19 novembre 2015

L’islamisme radical n’est pas la raison première du terrorisme

Après les attentats de Paris et Saint-Denis, une tribune de Marie-Jean Sauret, Psychanaliste Université Toulouse-III.  Sur l'Humanité.fr
 
Non, l’islamisme radical n’est pas la raison première du terrorisme, et son éradication n’est pas la solution miracle : un peu comme si les pompiers confrontés à un incendie se contentaient d’enlever du brasier le briquet du pyromane. Sans remonter aux croisades et à la cohabitation médiévale avec les musulmans finalement ratée (malgré « l’enrichissement » réciproque) en Europe, à s’en tenir à l’histoire moderne, tout témoigne d’une politique conduite par nos pays dans le seul souci de leurs intérêts « impérialistes » : la guerre d’Algérie, le soutien aux moudjahidin afghans (assassins d’instituteurs, maltraitant des femmes), contre le gouvernement laïque, l’instrumentation de l’Irak contre l’Iran, sa manipulation avec le Koweït, le mensonge sur les armes de destruction massive pour détruire Saddam Hussein (pas un saint), et maîtriser la région, le soutien aux royaumes totalitaires de la région du Moyen-Orient, la guerre à la Libye et l’assassinat de Kadhafi (pour le faire taire ?), jusqu’au calcul sordide de laisser l’« État islamique » (mal nommé) régler son compte à Bachar Al Assad, abandonnant entre deux feux la résistance née de la révolution du printemps arabe… Et il faudrait évoquer les retournements d’alliances : hier soutenant le tyran, aujourd’hui le dénonçant pour la même tyrannie en fonction des alliances et sans doute de l’opportunité de se partager les richesses de la région, et la vente d’armes à tous les camps. Le pire est sans doute de laisser s’éterniser le conflit israélo-palestinien dont les Palestiniens paient le plus lourd tribut, un peu comme si nous étions assurés d’un déséquilibre perpétuel et d’un motif tout trouvé d’intervention chez les voisins que ce conflit inquiète légitimement… Le tableau est à peaufiner (Rwanda, Mali, Tchad, Niger, République centrafricaine…).

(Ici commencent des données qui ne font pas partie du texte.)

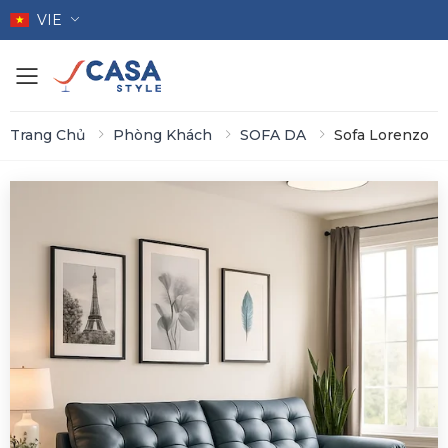
VIE
Toggle mobile menu
Trang Chủ
Phòng Khách
SOFA DA
Sofa Lorenzo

Les attentats de Paris constituent un crime atroce et il convient de sortir de la logique qui amènera inéluctablement à leur répétition, plus terrible encore. Depuis des années, les mesures de sécurité ne cessent d’augmenter : forces de police, contrôles, portiques de sécurité, agences de surveillance privées, administration de plus en plus exigeante, mobilisation de l’armée, développement des services secrets, lois autorisant le contrôle et l’espionnage des particuliers, juridictions d’exception, collaborations internationales (pas toujours en confiance), autres mesures parfois aux limites de la démocratie ou franchement liberticides, et maintenant couvre-feu et état d’urgence. Elles n’ont jamais évité la survenue d’un crime de masse, d’autant plus important qu’il a dû s’élever au-dessus du mur de sécurité dressé pour protéger les citoyens : en nous proposant d’élever le mur encore plus haut, on crée les conditions pour des crimes encore plus odieux.